ANCHE AREZZO CONTRO IL MMFG
Ottima protesta con tavolo informativo
Anche
il sabato pomeriggio del Corso Italia aretino è stato scosso da una
protesta piazzata nel bel mezzo della via, tra le vetrine
dirimpetto di Max Mara e Max&Co.
La giornata del 24 è
stata una bella prova della vitalità che il pensiero antispecista ha in
una città come Arezzo dove sembrava spento, ma invece era solo in
letargo. E' stato bello per noi trovarci in tanti e non solo
arrabbiati, ma creativi.
Il presidio è durato l'intero
pomeriggio, fin oltre la chiusura dei negozi, perché la gente a
passeggio era molta e la nostra posizione, con gli striscioni, i
megafoni e le foto, non poteva non fermare l'attenzione di ragazzini e
famigliole. Molte facce si contraevano quando lo sguardo incrociava la
foto di un animale scuoiato, o il filmato di un animale impazzito e
ferito in gabbia. Alcuni chiedevano se le foto erano vere. Altri,
impossibile negarlo, facevano finta di niente.
Al grido di
"vergogna", alle parole che dai megafoni si amplificavano per il Corso,
molte/i con pezzi di cadaveri al collo si devono essere vergognate/i,
finalmente, per quello stesso indumento che fino ad allora, magari,
avevano ostentato come qualcosa di bello, o elegante: speriamo che il
loro silenzio nell'oltrepassare velocemente il crocicchio di
manifestanti nascondesse questo.
Al banchetto (dove oltre al
materiale informativo, c'era il video delle investigazioni in Norvegia)

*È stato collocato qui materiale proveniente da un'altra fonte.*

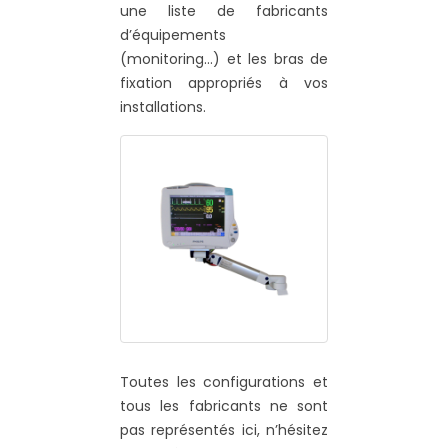
une liste de fabricants
d’équipements
(monitoring…) et les bras de
fixation appropriés à vos
installations.
Toutes les configurations et
tous les fabricants ne sont
pas représentés ici, n’hésitez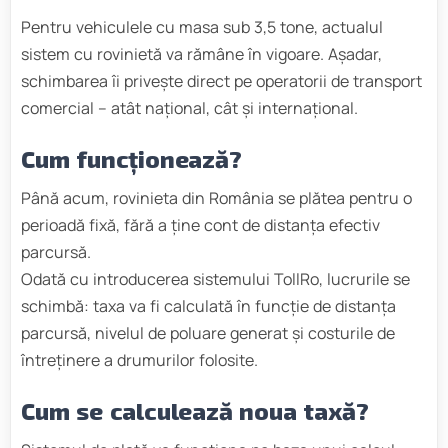
Pentru vehiculele cu masa sub 3,5 tone, actualul
sistem cu rovinietă va rămâne în vigoare. Așadar,
schimbarea îi privește direct pe operatorii de transport
comercial – atât național, cât și internațional.
Cum funcționează?
Până acum, rovinieta din România se plătea pentru o
perioadă fixă, fără a ține cont de distanța efectiv
parcursă.
Odată cu introducerea sistemului TollRo, lucrurile se
schimbă: taxa va fi calculată în funcție de distanța
parcursă, nivelul de poluare generat și costurile de
întreținere a drumurilor folosite.
Cum se calculează noua taxă?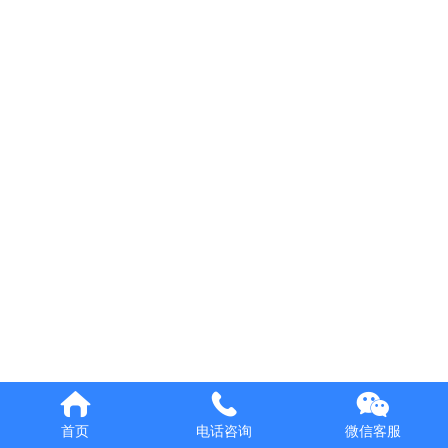
Italiano
Deutsch
代理权益
首页
电话咨询
微信客服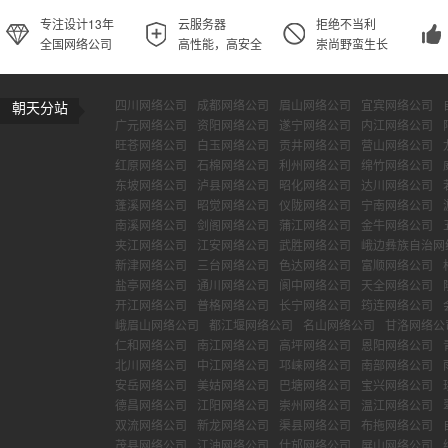
专注设计13年
云服务器
拒绝不当利
全国网络公司
高性能，高安全
崇尚野蛮生长
四川网络公司
成都网络公司
眉山网络公司
宜宾网络公司
朝天分站
广元网络公司
资阳网络公司
遂宁网络公司
内江网络公司
旺苍网络公司
白玉网络公司
贡井网络公司
营山网络公司
红原网络公司
石棉网络公司
利州网络公司
绵竹网络公司
东坡网络公司
泸县网络公司
昭化网络公司
达川网络公司
蓬溪网络公司
昭觉网络公司
仪陇网络公司
宁南网络公司
南溪网络公司
剑阁网络公司
蒲江网络公司
金牛网络公司
夹江网络公司
江安网络公司
武胜网络公司
峨边彝族自治网
新津网络公司
三台网络公司
色达网络公司
富顺网络公司
盐亭网络公司
通川网络公司
阆中网络公司
天全网络公司
开江网络公司
普格网络公司
长宁网络公司
筠连网络公司
峨眉山网络公司
都江堰网络公司
名山网络公司
甘洛网络公
仁和网络公司
南江网络公司
高坪网络公司
恩阳网络公司
北川网络公司
中江网络公司
邛崃网络公司
南部网络公司
安岳网络公司
美姑网络公司
巴塘网络公司
宝兴网络公司
德昌网络公司
江阳网络公司
崇州网络公司
温江网络公司
双流网络公司
新龙网络公司
渠县网络公司
布拖网络公司
茂县网络公司
江油网络公司
什邡网络公司
屏山网络公司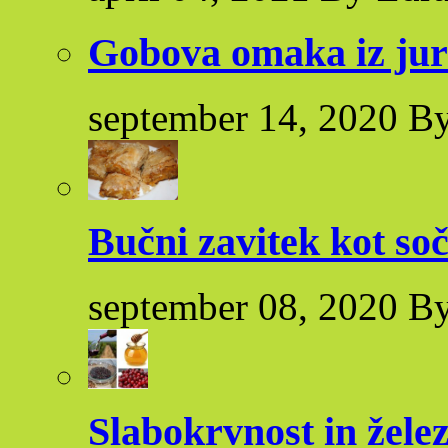
Gobova omaka iz ju
september 14, 2020 By
Bučni zavitek kot so
september 08, 2020 By
Slabokrvnost in žele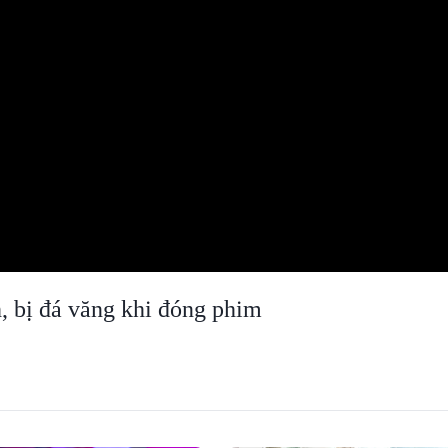
, bị đá văng khi đóng phim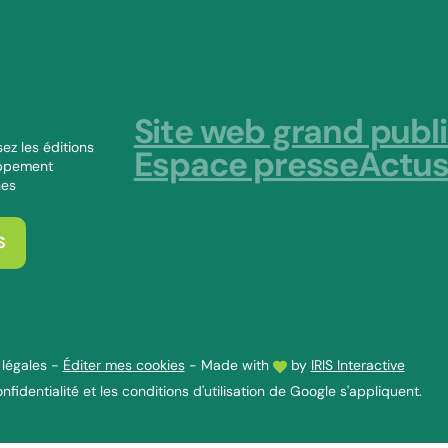
Site web grand publ
ez les éditions
Espace presse
Actu
oppement
nes
S
légales
-
Éditer mes cookies
-
Made with
by
IRIS Interactive
nfidentialité
et les
conditions d'utilisation
de Google s'appliquent.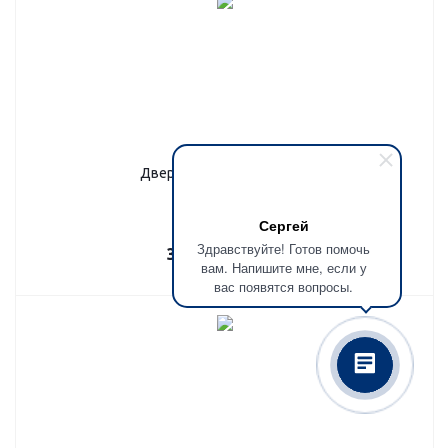
Дверь с зеркалом, ММ-43
Сергей
Здравствуйте! Готов помочь
33 150
руб.
/шт
вам. Напишите мне, если у
вас появятся вопросы.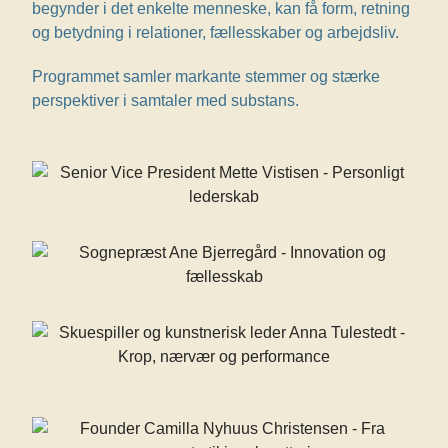
begynder i det enkelte menneske, kan få form, retning
og betydning i relationer, fællesskaber og arbejdsliv.
Programmet samler markante stemmer og stærke
perspektiver i samtaler med substans.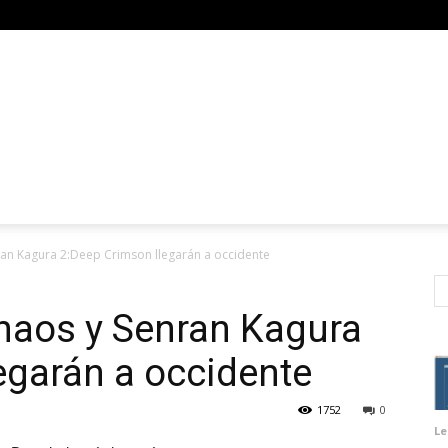
an Kagura 2:Deep Crimson llegarán a occidente
haos y Senran Kagura
egarán a occidente
1752
0
Le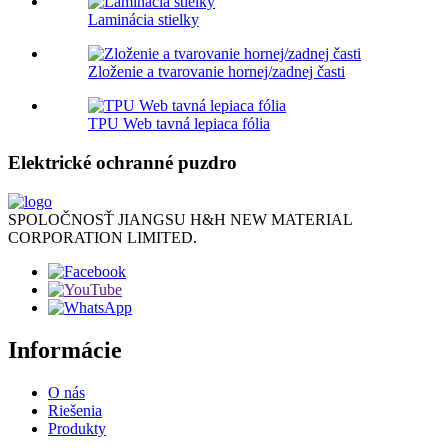
Laminácia stielky
Zloženie a tvarovanie hornej/zadnej časti
TPU Web tavná lepiaca fólia
Elektrické ochranné puzdro
SPOLOČNOSŤ JIANGSU H&H NEW MATERIAL
CORPORATION LIMITED.
Informácie
O nás
Riešenia
Produkty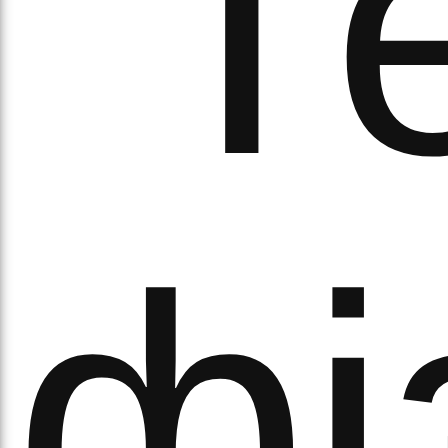
“Т
а
фі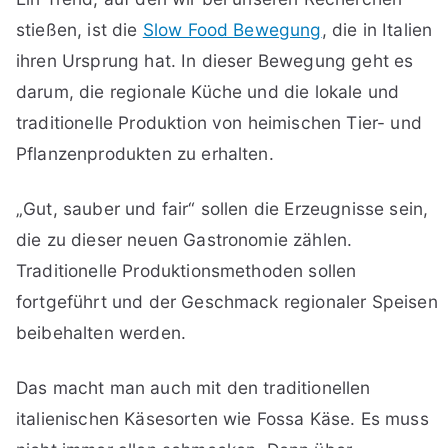
stießen, ist die
Slow Food Bewegung
, die in Italien
ihren Ursprung hat. In dieser Bewegung geht es
darum, die regionale Küche und die lokale und
traditionelle Produktion von heimischen Tier- und
Pflanzenprodukten zu erhalten.
„Gut, sauber und fair“ sollen die Erzeugnisse sein,
die zu dieser neuen Gastronomie zählen.
Traditionelle Produktionsmethoden sollen
fortgeführt und der Geschmack regionaler Speisen
beibehalten werden.
Das macht man auch mit den traditionellen
italienischen Käsesorten wie Fossa Käse. Es muss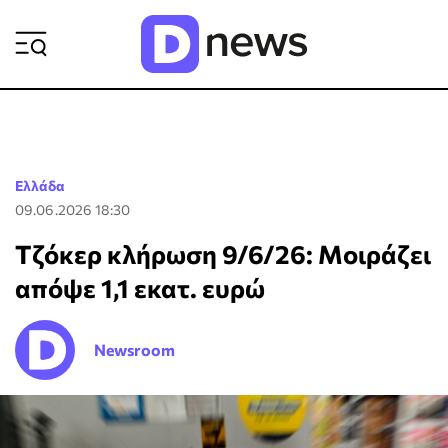
ΡΟΗ ΕΙΔΗΣΕΩΝ
Ελλάδα
09.06.2026 18:30
Τζόκερ κλήρωση 9/6/26: Μοιράζει
απόψε 1,1 εκατ. ευρώ
Newsroom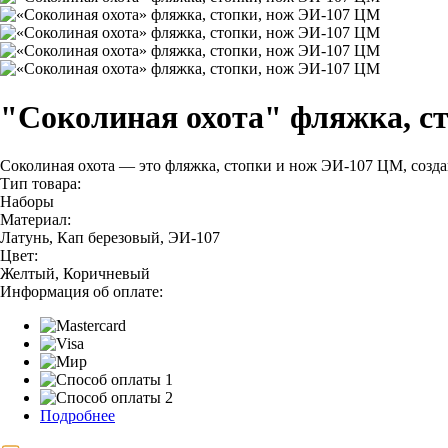
"Соколиная охота" фляжка, с
Соколиная охота — это фляжка, стопки и нож ЭИ-107 ЦМ, созда
Тип товара:
Наборы
Материал:
Латунь, Кап березовый, ЭИ-107
Цвет:
Желтый, Коричневый
Информация об оплате:
Подробнее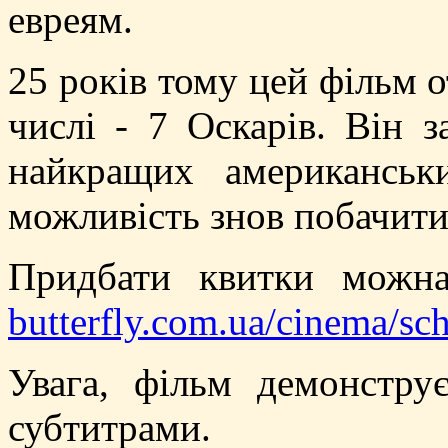
евреям.
25 років тому цей фільм 
числі - 7 Оскарів. Він 
найкращих американськ
можливість знов побачити
Придбати квитки можн
butterfly.com.ua/cinema/sc
Увага, фільм демонстру
субтитрами.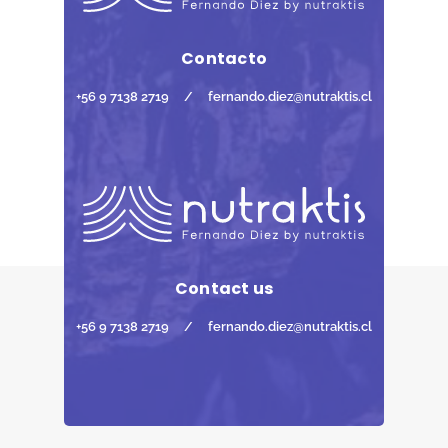
Contacto
+56 9 7138 2719
/
fernando.diez@nutraktis.cl
Contact us
+56 9 7138 2719
/
fernando.diez@nutraktis.cl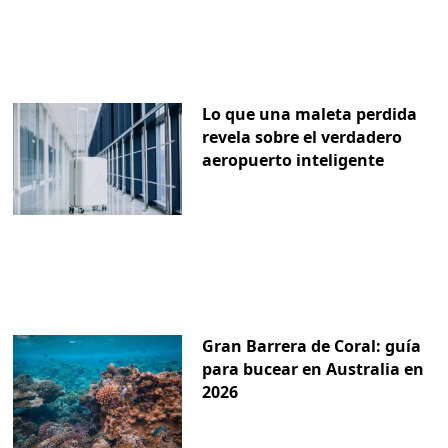
Lo que una maleta perdida
revela sobre el verdadero
aeropuerto inteligente
Gran Barrera de Coral: guía
para bucear en Australia en
2026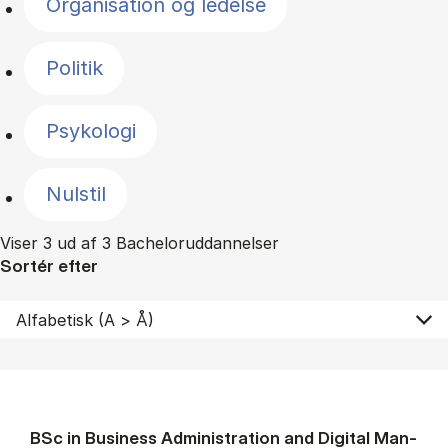
Organisation og ledelse
Politik
Psykologi
Nulstil
Viser 3 ud af 3 Bacheloruddannelser
Sortér efter
BSc in Busi­ness Ad­min­is­tra­tion and Di­git­al Man­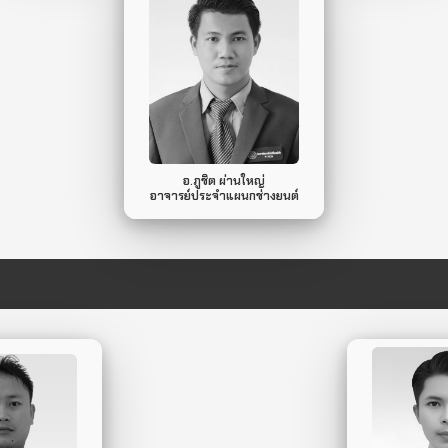
088-319-8092
Mobile Phone.
ไม่มี
Line ID.
อ.ภูชิต ผ่านใหญ่
อาจารย์ประจำแผนกช่างยนต์
57-8266
091-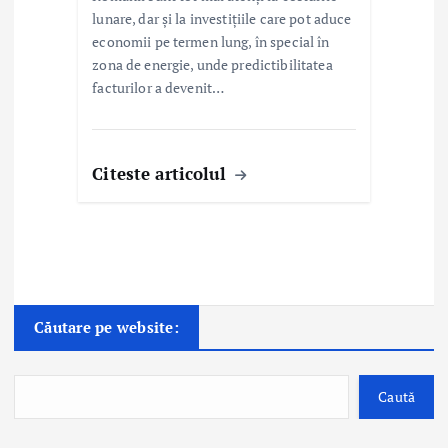
lunare, dar și la investițiile care pot aduce
economii pe termen lung, în special în
zona de energie, unde predictibilitatea
facturilor a devenit…
Citeste articolul
Căutare pe website:
Caută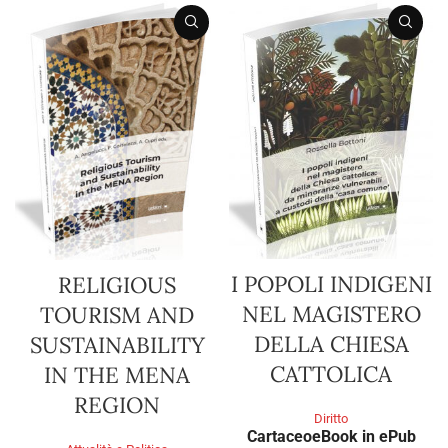
I POPOLI INDIGENI
RELIGIOUS
NEL MAGISTERO
TOURISM AND
DELLA CHIESA
SUSTAINABILITY
CATTOLICA
IN THE MENA
REGION
Diritto
Cartaceo
eBook in ePub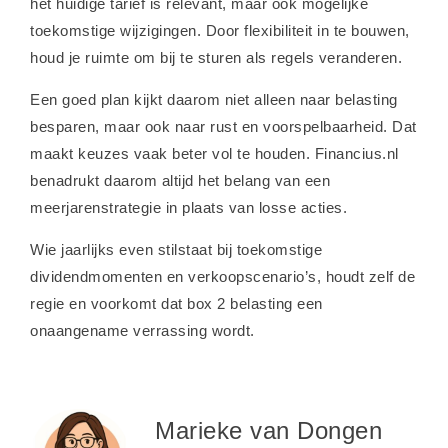
het huidige tarief is relevant, maar ook mogelijke
toekomstige wijzigingen. Door flexibiliteit in te bouwen,
houd je ruimte om bij te sturen als regels veranderen.
Een goed plan kijkt daarom niet alleen naar belasting
besparen, maar ook naar rust en voorspelbaarheid. Dat
maakt keuzes vaak beter vol te houden. Financius.nl
benadrukt daarom altijd het belang van een
meerjarenstrategie in plaats van losse acties.
Wie jaarlijks even stilstaat bij toekomstige
dividendmomenten en verkoopscenario’s, houdt zelf de
regie en voorkomt dat box 2 belasting een
onaangename verrassing wordt.
Marieke van Dongen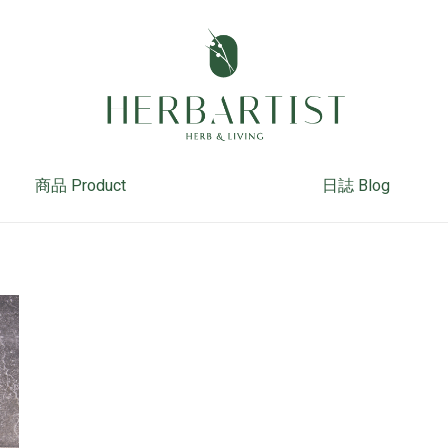
商品 Product
日誌 Blog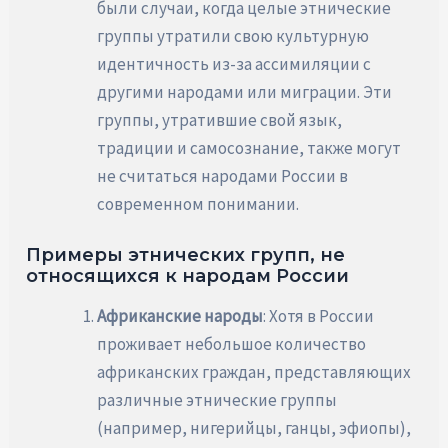
были случаи, когда целые этнические
группы утратили свою культурную
идентичность из-за ассимиляции с
другими народами или миграции. Эти
группы, утратившие свой язык,
традиции и самосознание, также могут
не считаться народами России в
современном понимании.
Примеры этнических групп, не
относящихся к народам России
Африканские народы
: Хотя в России
проживает небольшое количество
африканских граждан, представляющих
различные этнические группы
(например, нигерийцы, ганцы, эфиопы),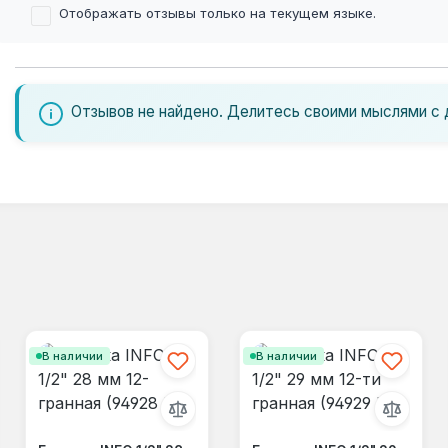
Отображать отзывы только на текущем языке.
Отзывов не найдено. Делитесь своими мыслями с 
В наличии
В наличии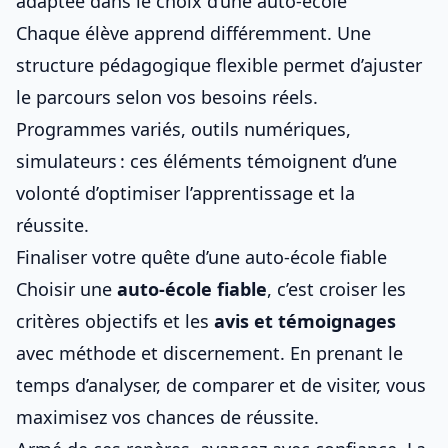
adaptée dans le choix d’une auto-école
Chaque élève apprend différemment. Une
structure pédagogique flexible permet d’ajuster
le parcours selon vos besoins réels.
Programmes variés, outils numériques,
simulateurs : ces éléments témoignent d’une
volonté d’optimiser l’apprentissage et la
réussite.
Finaliser votre quête d’une auto-école fiable
Choisir une
auto-école fiable
, c’est croiser les
critères objectifs et les
avis et témoignages
avec méthode et discernement. En prenant le
temps d’analyser, de comparer et de visiter, vous
maximisez vos chances de réussite.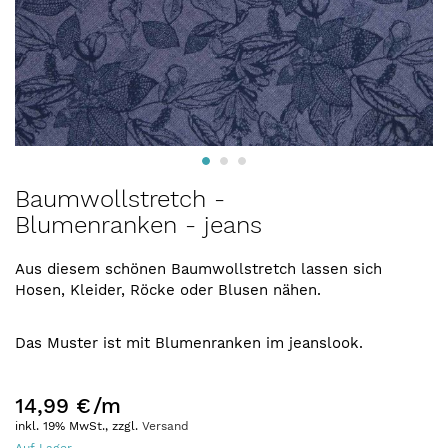
Zum
Baumwollstretch -
Anfang
Blumenranken - jeans
der
Bildergalerie
springen
Aus diesem schönen Baumwollstretch lassen sich
Hosen, Kleider, Röcke oder Blusen nähen.
Das Muster ist mit Blumenranken im jeanslook.
14,99 €
/m
inkl. 19% MwSt., zzgl.
Versand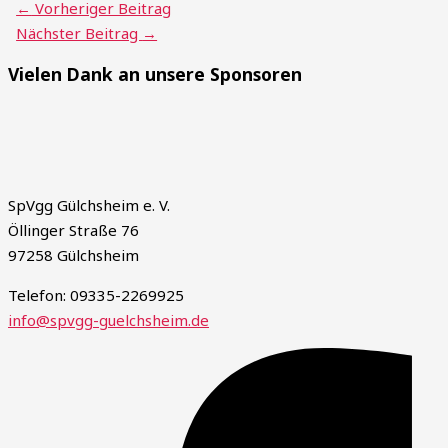
←
Vorheriger Beitrag
Nächster Beitrag
→
Vielen Dank an unsere Sponsoren
SpVgg Gülchsheim e. V.
Öllinger Straße 76
97258 Gülchsheim
Telefon: 09335-2269925
info@spvgg-guelchsheim.de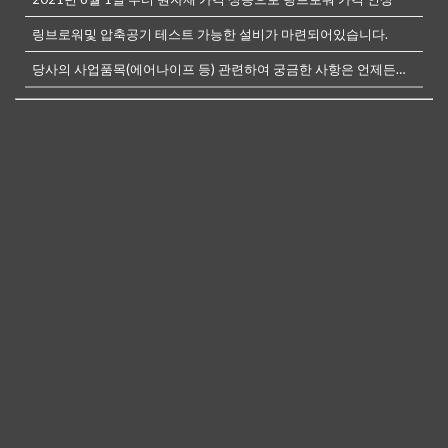
링브로워및 압축공기 테스트 가능한 설비가 마련되어있습니다.
당사의 사업품목(에어나이프 등) 관련하여 궁금한 사항은 언제든전화나, 메...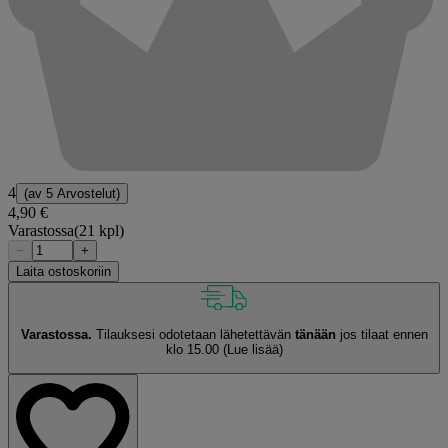
4
(av
5 Arvostelut
)
4,90 €
Varastossa
(21 kpl)
−
+
Laita ostoskoriin
Varastossa.
Tilauksesi odotetaan lähetettävän
tänään
jos tilaat ennen
klo 15.00
(Lue lisää)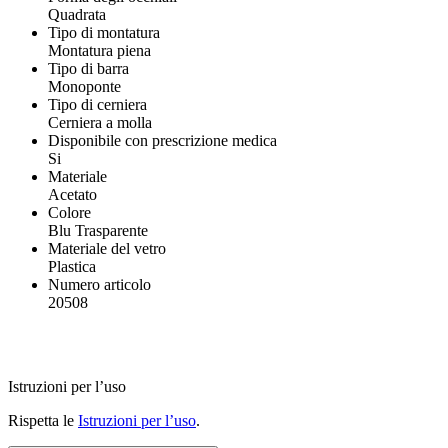
Quadrata
Tipo di montatura
Montatura piena
Tipo di barra
Monoponte
Tipo di cerniera
Cerniera a molla
Disponibile con prescrizione medica
Si
Materiale
Acetato
Colore
Blu Trasparente
Materiale del vetro
Plastica
Numero articolo
20508
Istruzioni per l’uso
Rispetta le
Istruzioni per l’uso
.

alcuni, non si può dire tanti, rispetto alla quantità di gente che si
affolla nei negozi, o a sfilare avanti e indietro per il Corso, si sono
fermati a esprimere più direttamente il loro consenso, a chiedere
informazioni, offrire sostegno o lasciare un contatto.
Alle
commesse abbiamo lasciato il volantino a loro specificamente
indirizzato. Più tardi soltanto, sono uscite a lamentarsi chiedendo
alle forze dell'ordine che ci facessero spostare perché s'erano accorte
che non entrava praticamente nessuno!
Torneremo a parlare agli aretini, contro la politica crudele di MMFG e contro ogni altro tipo di oppressione e sfruttamento.